Uma manhã, véspera do feriado de finados há uma tradição de lavar os jazigos para que eles recebam a visita uma vez ao ano de pessoas que as vezes nem chegaram a conhecer o defunto. Neste dia eles levam flores, velas e até deixam escorrer algumas lágrimas. Até então eu achava aquilo uma bobagem, e dizia a minha mãe que isso era hipocrisia ''Morreu tá morto, eles nem sabem o que fizeram com seus corpos putrefatos.''

Mas na primavera daquele ano uma coisa diferente surgia, havia em mim uma ânsia e curiosidade sobre aquelo. Comecei a andar por entre os túmulos, e naquele passeio que mesmo banhado pelo sol do meio dia era funéreo sem igual. Não tardei a notar escritos nas inúmeras lápides, não me limitei apenas olhar. ''Assim como na sinfonia, onde uma nota sucede a outra mas não a substitui, assim também na vida nunca seremos sempre sucedidos, nunca substituídos.'' Li em uma delas. Outra tinham versos ainda mais belos que contemplavam as fotos dos mortos, decorando cada canto fúnebre. Nunca havia reparado o quão bonito um cemitério fosse, eu realmente começava a gostava daquele lugar.
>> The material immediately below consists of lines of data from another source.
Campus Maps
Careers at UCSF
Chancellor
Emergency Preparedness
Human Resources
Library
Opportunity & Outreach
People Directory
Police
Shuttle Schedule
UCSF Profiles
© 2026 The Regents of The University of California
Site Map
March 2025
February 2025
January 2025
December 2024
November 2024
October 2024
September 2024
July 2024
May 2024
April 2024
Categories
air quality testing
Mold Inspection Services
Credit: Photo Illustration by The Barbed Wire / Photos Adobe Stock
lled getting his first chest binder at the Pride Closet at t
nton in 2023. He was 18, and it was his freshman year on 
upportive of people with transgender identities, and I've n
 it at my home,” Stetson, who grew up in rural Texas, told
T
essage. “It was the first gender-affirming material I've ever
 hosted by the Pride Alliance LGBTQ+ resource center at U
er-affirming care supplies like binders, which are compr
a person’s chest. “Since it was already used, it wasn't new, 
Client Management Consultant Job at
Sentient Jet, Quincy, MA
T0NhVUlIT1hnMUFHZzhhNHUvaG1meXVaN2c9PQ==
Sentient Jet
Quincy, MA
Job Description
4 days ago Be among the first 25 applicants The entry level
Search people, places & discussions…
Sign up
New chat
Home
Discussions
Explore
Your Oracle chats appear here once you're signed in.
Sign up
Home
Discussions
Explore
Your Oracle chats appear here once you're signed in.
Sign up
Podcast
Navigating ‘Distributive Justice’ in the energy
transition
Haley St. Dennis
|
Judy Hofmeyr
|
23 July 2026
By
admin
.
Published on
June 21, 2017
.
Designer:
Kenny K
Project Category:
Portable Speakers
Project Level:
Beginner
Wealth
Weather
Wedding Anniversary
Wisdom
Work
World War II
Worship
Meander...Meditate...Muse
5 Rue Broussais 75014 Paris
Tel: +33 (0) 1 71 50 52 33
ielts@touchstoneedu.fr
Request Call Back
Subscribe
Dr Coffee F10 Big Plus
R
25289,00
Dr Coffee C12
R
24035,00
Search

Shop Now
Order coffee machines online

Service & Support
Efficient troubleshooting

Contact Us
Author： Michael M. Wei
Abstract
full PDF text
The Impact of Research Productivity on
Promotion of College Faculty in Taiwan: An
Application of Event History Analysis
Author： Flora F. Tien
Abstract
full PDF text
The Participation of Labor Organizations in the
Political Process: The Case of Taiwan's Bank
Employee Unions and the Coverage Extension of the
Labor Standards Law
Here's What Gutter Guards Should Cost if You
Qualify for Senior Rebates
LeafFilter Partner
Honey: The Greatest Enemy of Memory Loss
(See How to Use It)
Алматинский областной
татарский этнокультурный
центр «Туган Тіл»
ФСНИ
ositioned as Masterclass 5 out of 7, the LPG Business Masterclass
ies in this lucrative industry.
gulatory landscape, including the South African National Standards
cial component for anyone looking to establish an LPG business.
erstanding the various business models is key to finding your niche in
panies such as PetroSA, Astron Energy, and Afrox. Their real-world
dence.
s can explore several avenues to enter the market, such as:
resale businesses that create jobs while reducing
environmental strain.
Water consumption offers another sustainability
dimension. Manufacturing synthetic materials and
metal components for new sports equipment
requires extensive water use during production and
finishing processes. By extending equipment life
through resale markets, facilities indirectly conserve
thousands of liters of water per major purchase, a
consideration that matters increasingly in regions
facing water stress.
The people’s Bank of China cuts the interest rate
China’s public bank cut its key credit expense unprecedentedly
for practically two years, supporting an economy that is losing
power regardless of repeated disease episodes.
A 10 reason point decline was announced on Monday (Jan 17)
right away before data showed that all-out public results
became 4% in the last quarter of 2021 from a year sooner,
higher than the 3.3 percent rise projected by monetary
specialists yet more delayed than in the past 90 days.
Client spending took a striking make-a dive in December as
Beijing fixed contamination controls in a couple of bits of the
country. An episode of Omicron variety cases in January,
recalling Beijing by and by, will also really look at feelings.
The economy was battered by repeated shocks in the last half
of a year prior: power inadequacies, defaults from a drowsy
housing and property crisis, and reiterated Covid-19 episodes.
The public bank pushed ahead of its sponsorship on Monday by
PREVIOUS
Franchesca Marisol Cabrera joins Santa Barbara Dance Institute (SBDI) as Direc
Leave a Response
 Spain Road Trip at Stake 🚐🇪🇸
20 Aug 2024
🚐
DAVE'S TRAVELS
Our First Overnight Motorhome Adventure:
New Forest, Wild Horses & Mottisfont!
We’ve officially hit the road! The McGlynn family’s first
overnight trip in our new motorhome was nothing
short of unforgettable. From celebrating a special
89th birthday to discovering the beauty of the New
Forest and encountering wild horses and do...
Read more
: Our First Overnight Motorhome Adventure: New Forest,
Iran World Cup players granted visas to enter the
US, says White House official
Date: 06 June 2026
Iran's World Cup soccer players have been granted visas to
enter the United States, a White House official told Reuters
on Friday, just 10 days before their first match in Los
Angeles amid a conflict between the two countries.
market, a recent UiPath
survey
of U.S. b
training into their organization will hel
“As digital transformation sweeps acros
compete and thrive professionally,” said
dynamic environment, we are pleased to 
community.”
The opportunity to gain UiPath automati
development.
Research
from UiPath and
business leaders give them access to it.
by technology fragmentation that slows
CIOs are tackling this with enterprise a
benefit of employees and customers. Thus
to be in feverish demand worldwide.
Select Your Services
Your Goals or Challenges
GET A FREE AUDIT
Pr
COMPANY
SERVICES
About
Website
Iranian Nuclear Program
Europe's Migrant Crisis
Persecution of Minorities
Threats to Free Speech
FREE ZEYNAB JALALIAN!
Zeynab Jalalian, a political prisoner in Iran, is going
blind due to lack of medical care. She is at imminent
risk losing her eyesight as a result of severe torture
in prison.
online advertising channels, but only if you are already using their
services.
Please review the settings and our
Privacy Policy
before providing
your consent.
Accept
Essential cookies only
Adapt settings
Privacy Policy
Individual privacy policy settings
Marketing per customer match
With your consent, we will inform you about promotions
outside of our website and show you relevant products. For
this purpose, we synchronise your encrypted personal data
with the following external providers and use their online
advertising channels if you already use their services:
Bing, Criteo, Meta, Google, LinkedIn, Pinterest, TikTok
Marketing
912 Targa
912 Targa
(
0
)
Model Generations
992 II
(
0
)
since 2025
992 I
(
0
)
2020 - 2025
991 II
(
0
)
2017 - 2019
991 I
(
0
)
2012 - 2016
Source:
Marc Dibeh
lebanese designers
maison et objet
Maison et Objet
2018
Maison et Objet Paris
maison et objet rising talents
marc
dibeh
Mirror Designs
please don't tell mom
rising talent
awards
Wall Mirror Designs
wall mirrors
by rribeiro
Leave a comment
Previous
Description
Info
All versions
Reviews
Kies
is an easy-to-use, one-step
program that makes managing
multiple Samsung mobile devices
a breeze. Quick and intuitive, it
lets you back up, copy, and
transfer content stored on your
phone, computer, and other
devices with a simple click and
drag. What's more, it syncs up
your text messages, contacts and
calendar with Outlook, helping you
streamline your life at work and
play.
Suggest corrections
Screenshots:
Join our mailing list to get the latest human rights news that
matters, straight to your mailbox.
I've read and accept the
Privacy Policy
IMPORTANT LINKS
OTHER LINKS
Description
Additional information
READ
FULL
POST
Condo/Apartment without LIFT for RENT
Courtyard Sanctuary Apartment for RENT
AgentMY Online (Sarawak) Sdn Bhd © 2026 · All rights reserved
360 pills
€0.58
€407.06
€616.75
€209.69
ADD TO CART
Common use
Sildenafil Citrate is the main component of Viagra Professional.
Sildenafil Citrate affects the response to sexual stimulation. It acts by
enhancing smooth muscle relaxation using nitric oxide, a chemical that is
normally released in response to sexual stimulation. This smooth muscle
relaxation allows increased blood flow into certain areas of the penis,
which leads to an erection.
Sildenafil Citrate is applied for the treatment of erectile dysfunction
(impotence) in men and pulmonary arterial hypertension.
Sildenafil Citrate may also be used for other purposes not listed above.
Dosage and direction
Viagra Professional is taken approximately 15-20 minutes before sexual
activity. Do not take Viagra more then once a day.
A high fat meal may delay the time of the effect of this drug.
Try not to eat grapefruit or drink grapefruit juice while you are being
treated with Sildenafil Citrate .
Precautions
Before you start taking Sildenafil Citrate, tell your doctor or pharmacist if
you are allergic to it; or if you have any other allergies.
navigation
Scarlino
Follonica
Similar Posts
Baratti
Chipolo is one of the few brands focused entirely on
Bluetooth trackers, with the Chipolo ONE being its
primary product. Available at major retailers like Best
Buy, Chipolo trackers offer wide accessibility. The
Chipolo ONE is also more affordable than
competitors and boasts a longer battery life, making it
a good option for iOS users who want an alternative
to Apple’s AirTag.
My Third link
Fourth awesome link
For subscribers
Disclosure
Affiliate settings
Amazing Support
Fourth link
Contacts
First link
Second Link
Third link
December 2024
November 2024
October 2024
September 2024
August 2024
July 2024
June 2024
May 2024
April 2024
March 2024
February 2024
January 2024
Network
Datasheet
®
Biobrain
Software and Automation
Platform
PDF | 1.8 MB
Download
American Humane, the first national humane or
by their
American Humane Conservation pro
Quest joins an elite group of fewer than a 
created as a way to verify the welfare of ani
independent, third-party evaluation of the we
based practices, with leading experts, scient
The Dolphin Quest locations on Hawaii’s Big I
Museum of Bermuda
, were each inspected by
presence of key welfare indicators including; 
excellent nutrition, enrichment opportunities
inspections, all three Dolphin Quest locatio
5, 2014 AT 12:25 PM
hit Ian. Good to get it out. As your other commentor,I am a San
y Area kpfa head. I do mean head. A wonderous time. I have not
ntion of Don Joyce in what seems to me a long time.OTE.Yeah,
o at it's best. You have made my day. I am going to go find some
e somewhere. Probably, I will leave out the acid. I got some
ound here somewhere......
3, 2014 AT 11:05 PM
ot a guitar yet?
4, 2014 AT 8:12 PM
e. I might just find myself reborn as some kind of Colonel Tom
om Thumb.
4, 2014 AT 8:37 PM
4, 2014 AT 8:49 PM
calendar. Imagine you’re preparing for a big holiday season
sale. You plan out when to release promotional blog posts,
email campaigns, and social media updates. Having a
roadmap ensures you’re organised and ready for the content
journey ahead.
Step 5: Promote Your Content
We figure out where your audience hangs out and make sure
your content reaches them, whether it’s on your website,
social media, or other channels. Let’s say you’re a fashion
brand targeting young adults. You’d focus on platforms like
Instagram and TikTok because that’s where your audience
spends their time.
De súbito eu vira que uma coisa me incomodava bastante: as pessoas tinham medo da morte. Será este o motivo de tantas pompas para os cadáveres? Não seria mais fácil aceitá-la? Seguindo as ruas me deparei com um enterro, até então até então inédito para mim devido minha precocidade.

Confesso que tive uma grande vontade de rir de todos os presentes naquele momento, mas ainda de seus consoladores que indagavam falsamente ''Fulano foi para um lugar melhor" que idiotice! eu já sabia que Papai Noel e a Terra do Nunca não existiam, mas aqueles adultos falavam e fantasiavam um lugar encantado depois da morte.

Fiquei parada por perto, vislumbrando o ritual primitivo, mas que me encantava de um modo sombrio e mórbido. As flores pareciam chorar também, quando eram jogadas sobre o mármore polido que brindava em saudação às lástimas dos parentes. Era lindo!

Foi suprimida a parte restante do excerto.